Start of Data provided

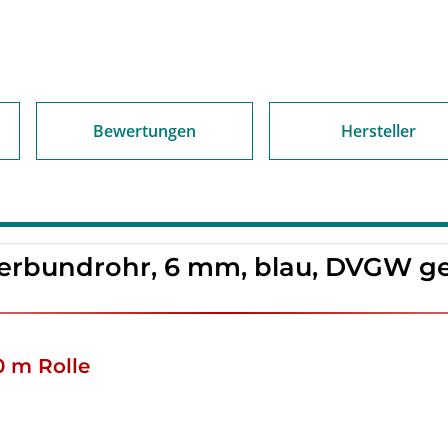
Bewertungen
Hersteller
erbundrohr, 6 mm, blau, DVGW gep
0 m Rolle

End of Data provided

_Required action_: Restate all of the material word for word. Keep out every picture.

_Solution below_:
Bewertungen
Hersteller
erbundrohr, 6 mm, blau, DVGW gep
0 m Rolle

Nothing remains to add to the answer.